Computational Science
Modern scientists increasingly rely on computational modeling and data analysis to explore and understand the natural world. Given the ubiquitous use in science and its critical importance to the future of science and engineering, computational modeling plays a central role in progress and scientific developments in the 21st Century.
This programme aims at educating the next generation of cross-disciplinary science students with the knowledge, skills, and values needed to pose and solve current and new scientific, technological and societal challenges.
A programme with a large range of topics
It is a unique educational programme that treats in a comprehensive way computation as the triple junction of algorithm development and analysis, high performance computing, and applications to scientific and engineering modeling and data science.
All disciplines in the Sciences are represented in this programme and you can thereby explore and design thesis projects that cover a large range of topics and own interests, from Mathematics and Computational Science to the Physical Sciences and Life Sciences.
New methods that make challenging problems tractable
Scientific computing focuses on the development of predictive computer models of the world around us. As studies of physical phenomena evolved to address increasingly complex systems, traditional experimentation is often infeasible.

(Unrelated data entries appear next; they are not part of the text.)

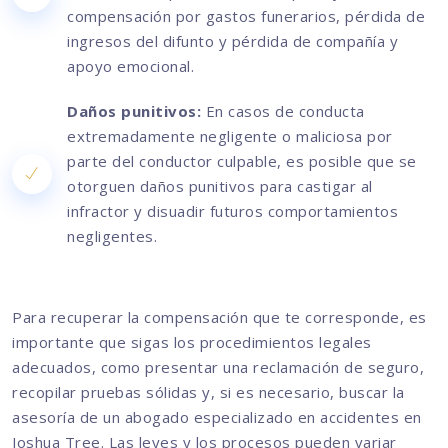
compensación por gastos funerarios, pérdida de
ingresos del difunto y pérdida de compañía y
apoyo emocional.
Daños punitivos:
En casos de conducta
extremadamente negligente o maliciosa por
parte del conductor culpable, es posible que se
otorguen daños punitivos para castigar al
infractor y disuadir futuros comportamientos
negligentes.
Para recuperar la compensación que te corresponde, es
importante que sigas los procedimientos legales
adecuados, como presentar una reclamación de seguro,
recopilar pruebas sólidas y, si es necesario, buscar la
asesoría de un abogado especializado en accidentes en
Joshua Tree. Las leyes y los procesos pueden variar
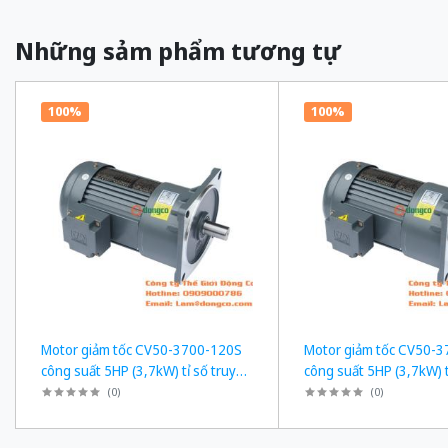
Những sảm phẩm tương tự
100%
100%
Motor giảm tốc CV50-3700-120S
Motor giảm tốc CV50-
công suất 5HP (3,7kW) tỉ số truyền
công suất 5HP (3,7kW) t
1/120
1/50
(
0
)
(
0
)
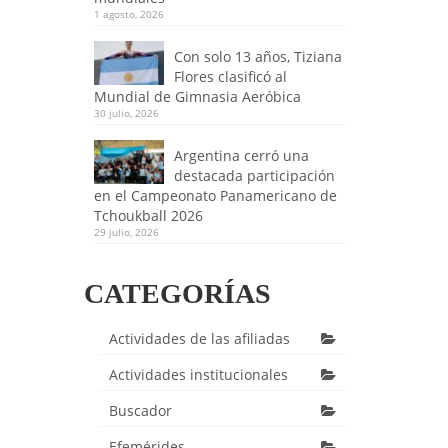
1 agosto, 2026
Con solo 13 años, Tiziana
Flores clasificó al
Mundial de Gimnasia Aeróbica
30 julio, 2026
Argentina cerró una
destacada participación
en el Campeonato Panamericano de
Tchoukball 2026
29 julio, 2026
CATEGORÍAS
Actividades de las afiliadas
Actividades institucionales
Buscador
Efemérides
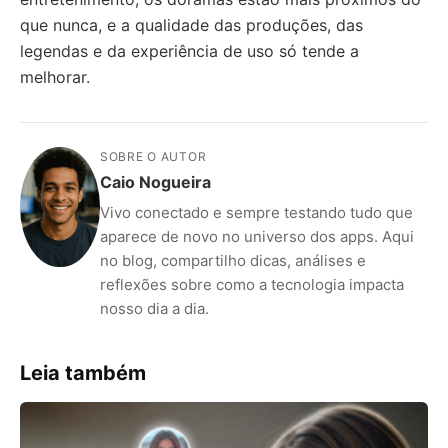
que nunca, e a qualidade das produções, das
legendas e da experiência de uso só tende a
melhorar.
SOBRE O AUTOR
Caio Nogueira
Vivo conectado e sempre testando tudo que
aparece de novo no universo dos apps. Aqui
no blog, compartilho dicas, análises e
reflexões sobre como a tecnologia impacta
nosso dia a dia.
Leia também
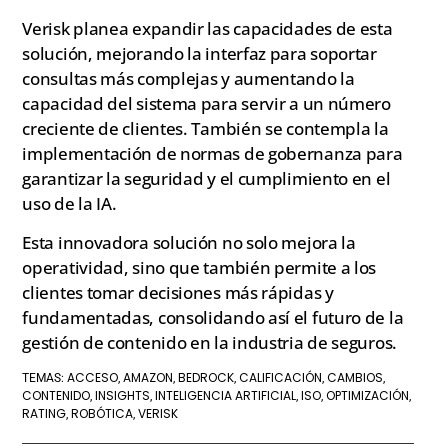
Verisk planea expandir las capacidades de esta
solución, mejorando la interfaz para soportar
consultas más complejas y aumentando la
capacidad del sistema para servir a un número
creciente de clientes. También se contempla la
implementación de normas de gobernanza para
garantizar la seguridad y el cumplimiento en el
uso de la IA.
Esta innovadora solución no solo mejora la
operatividad, sino que también permite a los
clientes tomar decisiones más rápidas y
fundamentadas, consolidando así el futuro de la
gestión de contenido en la industria de seguros.
ACCESO
AMAZON
BEDROCK
CALIFICACIÓN
CAMBIOS
TEMAS:
,
,
,
,
,
CONTENIDO
INSIGHTS
INTELIGENCIA ARTIFICIAL
ISO
OPTIMIZACIÓN
,
,
,
,
,
RATING
ROBÓTICA
VERISK
,
,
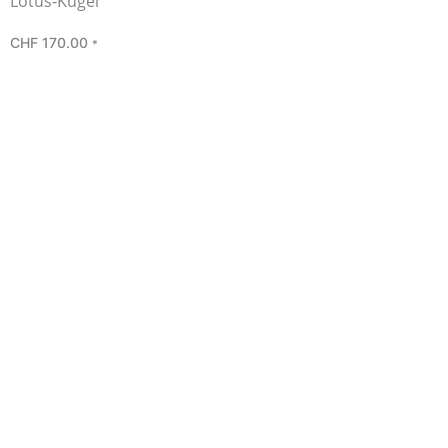
Lotus-Kugel
CHF
170.00
*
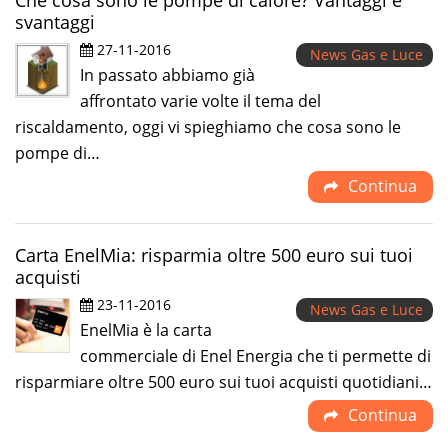
Che cosa sono le pompe di calore? Vantaggi e
svantaggi
27-11-2016
News Gas e Luce
In passato abbiamo già
affrontato varie volte il tema del
riscaldamento, oggi vi spieghiamo che cosa sono le
pompe di…
Continua
Carta EnelMia: risparmia oltre 500 euro sui tuoi
acquisti
23-11-2016
News Gas e Luce
EnelMia è la carta
commerciale di Enel Energia che ti permette di
risparmiare oltre 500 euro sui tuoi acquisti quotidiani…
Continua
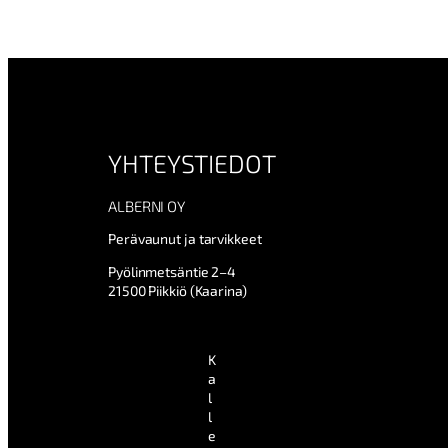
YHTEYSTIEDOT
ALBERNI OY
Perävaunut ja tarvikkeet
Pyölinmetsäntie 2–4
21500 Piikkiö (Kaarina)
K
a
l
l
e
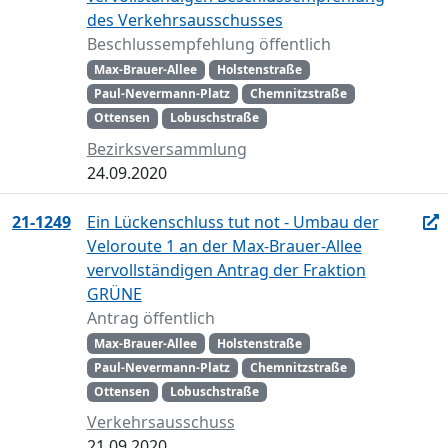
des Verkehrsausschusses
Beschlussempfehlung öffentlich
Max-Brauer-Allee
Holstenstraße
Paul-Nevermann-Platz
Chemnitzstraße
Ottensen
Lobuschstraße
Bezirksversammlung
24.09.2020
21-1249
Ein Lückenschluss tut not - Umbau der
Veloroute 1 an der Max-Brauer-Allee
vervollständigen Antrag der Fraktion
GRÜNE
Antrag öffentlich
Max-Brauer-Allee
Holstenstraße
Paul-Nevermann-Platz
Chemnitzstraße
Ottensen
Lobuschstraße
Verkehrsausschuss
21.09.2020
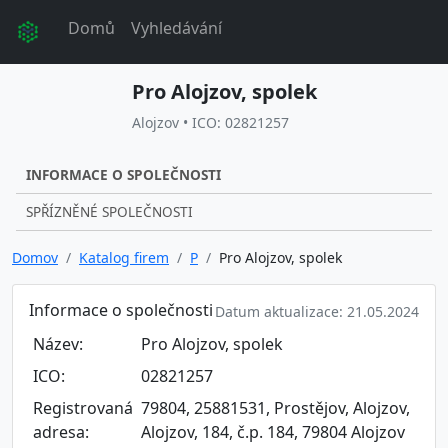
Domů
Vyhledávání
Pro Alojzov, spolek
Alojzov • ICO: 02821257
INFORMACE O SPOLEČNOSTI
SPŘÍZNĚNÉ SPOLEČNOSTI
Domov
Katalog firem
P
Pro Alojzov, spolek
Informace o společnosti
Datum aktualizace: 21.05.2024
Název:
Pro Alojzov, spolek
ICO:
02821257
Registrovaná
79804, 25881531, Prostějov, Alojzov,
adresa:
Alojzov, 184, č.p. 184, 79804 Alojzov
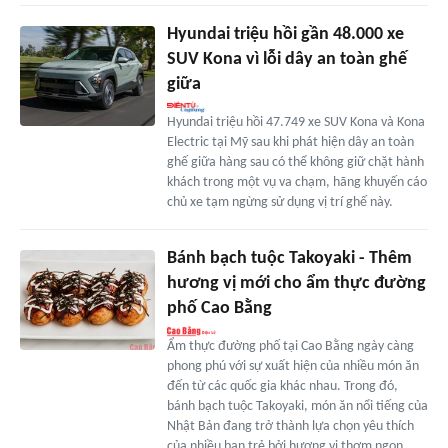
Hyundai triệu hồi gần 48.000 xe
SUV Kona vì lỗi dây an toàn ghế
giữa
Hyundai triệu hồi 47.749 xe SUV Kona và Kona
Electric tại Mỹ sau khi phát hiện dây an toàn
ghế giữa hàng sau có thể không giữ chặt hành
khách trong một vụ va chạm, hãng khuyến cáo
chủ xe tạm ngừng sử dụng vị trí ghế này.
Bánh bạch tuộc Takoyaki - Thêm
hương vị mới cho ẩm thực đường
phố Cao Bằng
Ẩm thực đường phố tại Cao Bằng ngày càng
phong phú với sự xuất hiện của nhiều món ăn
đến từ các quốc gia khác nhau. Trong đó,
bánh bạch tuộc Takoyaki, món ăn nổi tiếng của
Nhật Bản đang trở thành lựa chọn yêu thích
của nhiều bạn trẻ bởi hương vị thơm ngon,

Computational modeling has become a primary tool for understanding these systems; equal in stature, for the right questions, to analysis and experiment. The discipline of scientific computing is the development of new methods that make challenging problems tractable on modern computing platforms, providing scientists and engineers with new windows into the world around us.

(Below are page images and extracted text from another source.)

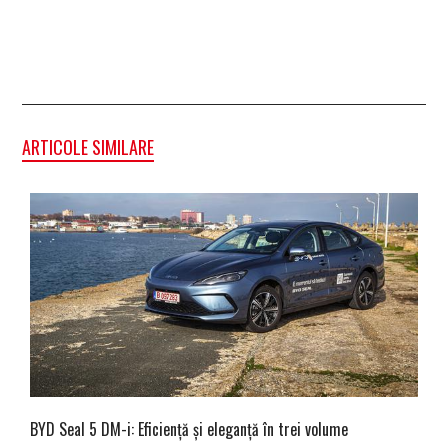
ARTICOLE SIMILARE
BYD Seal 5 DM-i: Eficiență și eleganță în trei volume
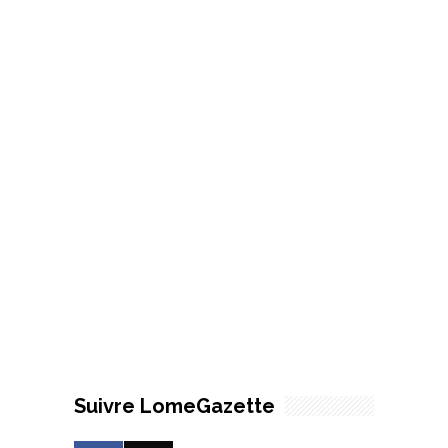
Suivre LomeGazette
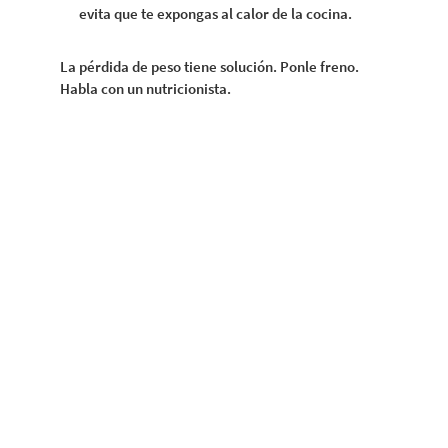
evita que te expongas al calor de la cocina.
La pérdida de peso tiene solución. Ponle freno.
Habla con un nutricionista.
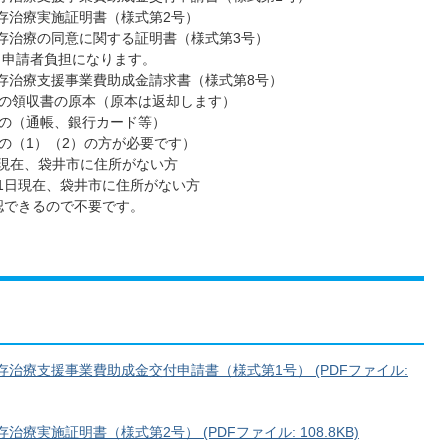
存治療実施証明書（様式第2号）
温存治療の同意に関する証明書（様式第3号）
、申請者負担になります。
温存治療支援事業費助成金請求書（様式第8号）
の領収書の原本（原本は返却します）
の（通帳、銀行カード等）
の（1）（2）の方が必要です）
日現在、袋井市に住所がない方
月1日現在、袋井市に住所がない方
認できるので不要です。
存治療支援事業費助成金交付申請書（様式第1号） (PDFファイル:
療実施証明書（様式第2号） (PDFファイル: 108.8KB)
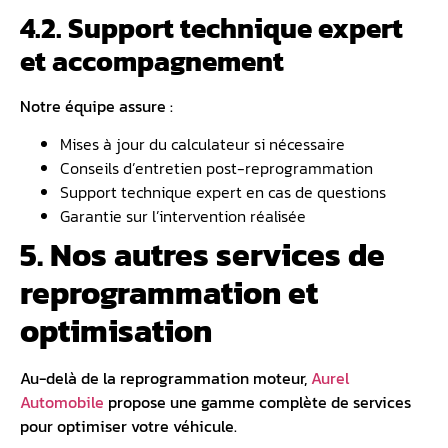
4.2. Support technique expert
et accompagnement
Notre équipe assure :
Mises à jour du calculateur si nécessaire
Conseils d’entretien post-reprogrammation
Support technique expert en cas de questions
Garantie sur l’intervention réalisée
5. Nos autres services de
reprogrammation et
optimisation
Au-delà de la reprogrammation moteur,
Aurel
Automobile
propose une gamme complète de services
pour optimiser votre véhicule.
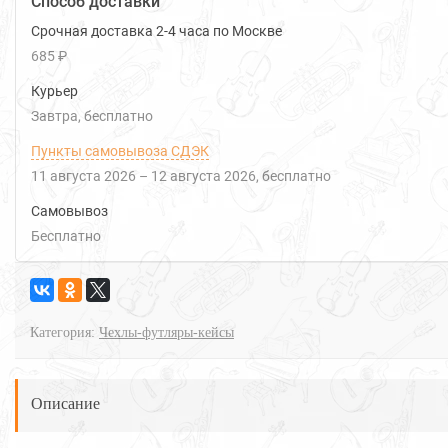
Способ доставки
Срочная доставка 2-4 часа по Москве
685 ₽
Курьер
Завтра
Бесплатно
Пункты самовывоза СДЭК
11 августа 2026
–
12 августа 2026
Бесплатно
Самовывоз
Бесплатно
Категория:
Чехлы-футляры-кейсы
Описание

Develop tools to find trends within datasets
Data science focuses on the development of tools designed to find trends within datasets that help scientists who are challenged with massive amounts of data to assess key relations within those datasets. These key relations provide hooks that allow scientists to identify models which, in turn, facilitate making accurate predictions in complex systems.

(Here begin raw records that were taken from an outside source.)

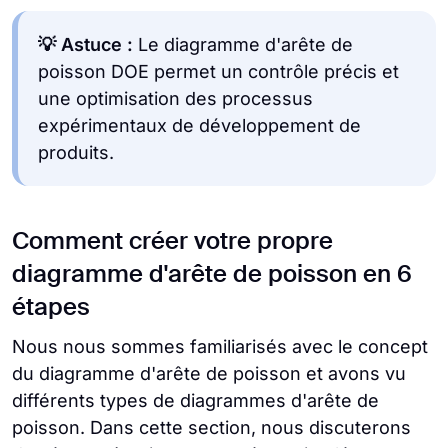
💡 Astuce :
Le diagramme d'arête de
poisson DOE permet un contrôle précis et
une optimisation des processus
expérimentaux de développement de
produits.
Comment créer votre propre
diagramme d'arête de poisson en 6
étapes
Nous nous sommes familiarisés avec le concept
du diagramme d'arête de poisson et avons vu
différents types de diagrammes d'arête de
poisson. Dans cette section, nous discuterons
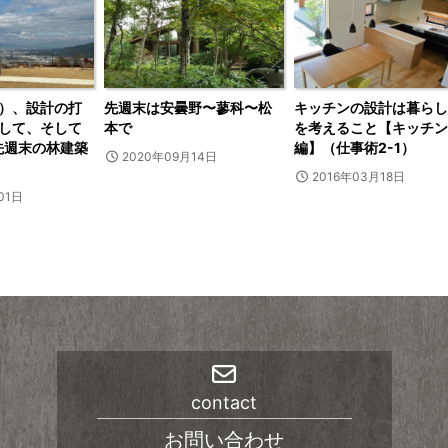
）、設計の打
先週末は安曇野〜蓼科〜松
キッチンの設計は暮らし
して、そして
本で
を考えること【キッチン
 先週末の林建築
編】（仕事術2-1）
2020年09月14日
2016年03月18日
01日
contact
お問い合わせ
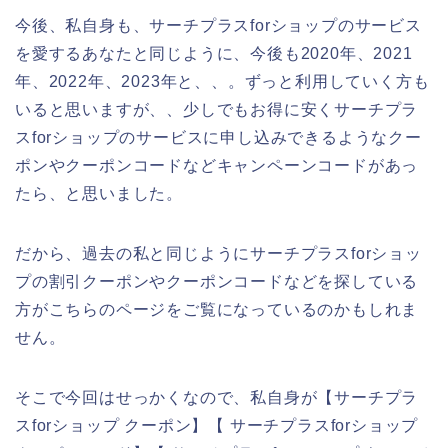
今後、私自身も、サーチプラスforショップのサービス
を愛するあなたと同じように、今後も2020年、2021
年、2022年、2023年と、、。ずっと利用していく方も
いると思いますが、、少しでもお得に安くサーチプラ
スforショップのサービスに申し込みできるようなクー
ポンやクーポンコードなどキャンペーンコードがあっ
たら、と思いました。
だから、過去の私と同じようにサーチプラスforショッ
プの割引クーポンやクーポンコードなどを探している
方がこちらのページをご覧になっているのかもしれま
せん。
そこで今回はせっかくなので、私自身が【サーチプラ
スforショップ クーポン】【 サーチプラスforショップ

For example, a key data science goal on the biological side would be better care for patients (e.g., personalized medicine). Given a patient’s genetic makeup, the proper data-driven model would identify the most effective treatment for that patient.
Change the future of computer simulations
Combining machine learning and data analysis with quantum computing is an exciting topic, which can completely change the future of computer simulations, and the way we study physical systems at the smallest length scales.
Combining insights with mathematical tools and computational skills
An important aim of this programme is to develop your abilities to pose and solve problems that combine insights from one or more disciplines from the natural sciences with mathematical tools and computational skills. This provides a unique combination of applied and theoretical knowledge and skills.
These features are invaluable in today's multi-disciplinary environments, both academic and professional. The main focus is not to educate computer specialists, but to give you an education with a solid understanding in basic science as well as an integrated knowledge on how to use essential methods from computational science.
This requires an education that covers both the specific disciplines like physics, biology, geoscience, mathematics etc with a strong background in computational science.
Ignite new transformational connections in research and education
This Master of Science programme is unique in the sense that it will enable application-driven computational modeling while also exposing disciplinary computational scientists to advanced tools and techniques. This will hopefully ignite new transformational connections in research and education.
The programme has the following options
- Computational Science: Applied Mathematics and Risk Analysis
- Computational Science: Astrophysics
- Computational Science: Bioinformatics
- Computational Science: Bioscience
- Computational Science: Chemistry
- Computational Science: Geoscience
- Computational Science: Imaging and Biomedical Computing
- Computational Science: Mechanics
- Computational Science: Physics
- Computational Science: Quantum Information Science and Technology
Learning environment
This is a new programme at the University of Oslo and through various activities, spanning from common meetings and field trips to various social gatherings, we will gradually build up a top learning environment where you will thrive as a student and learn to develop your scientific creativity through exciting thesis topics.
The University of Oslo offers a rich and active student environment with more than 200 student led activities and organizations.
Studies abroad at top universities in Canada and the USA, Asia and Europe
The involved researchers have extensive collaborations with other researchers worldwide. The exchange possibilities range from top universities in Canada and in the USA, in Asia and in Europe as well as leading National Laboratories in the USA. Studies at other institutions can be planned from the very first semester of the programme, although we normally recommend planning a stay abroad from the second semester or later semesters.
Read more about studies abroad.
Career prospects
A significant aspect of this programme is the ability to offer new educational opportunities that are aligned with the needs of a 21st century workforce.
Many companies are seeking individuals who have knowledge of both a specific discipline and computational modeling.